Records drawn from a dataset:
╔══

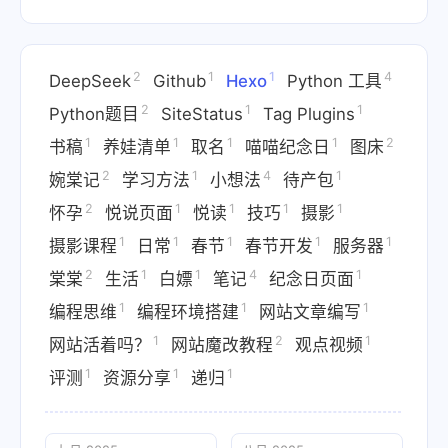
2
1
1
4
DeepSeek
Github
Hexo
Python 工具
2
1
1
Python题目
SiteStatus
Tag Plugins
1
1
1
1
2
书稿
养娃清单
取名
喵喵纪念日
图床
2
1
4
1
婉棠记
学习方法
小想法
待产包
2
1
1
1
1
怀孕
悦说页面
悦读
技巧
摄影
1
1
1
1
1
摄影课程
日常
春节
春节开发
服务器
2
1
1
4
1
棠棠
生活
白嫖
笔记
纪念日页面
1
1
1
编程思维
编程环境搭建
网站文章编写
1
2
1
网站活着吗？
网站魔改教程
观点视频
1
1
1
评测
资源分享
递归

╚══

Output each record precisely as it appears, and drop every picture.

#### THE ANSWER:
2
1
1
4
DeepSeek
Github
Hexo
Python 工具
2
1
1
Python题目
SiteStatus
Tag Plugins
1
1
1
1
2
书稿
养娃清单
取名
喵喵纪念日
图床
2
1
4
1
婉棠记
学习方法
小想法
待产包
2
1
1
1
1
怀孕
悦说页面
悦读
技巧
摄影
1
1
1
1
1
摄影课程
日常
春节
春节开发
服务器
2
1
1
4
1
棠棠
生活
白嫖
笔记
纪念日页面
1
1
1
编程思维
编程环境搭建
网站文章编写
1
2
1
网站活着吗？
网站魔改教程
观点视频
1
1
1
评测
资源分享
递归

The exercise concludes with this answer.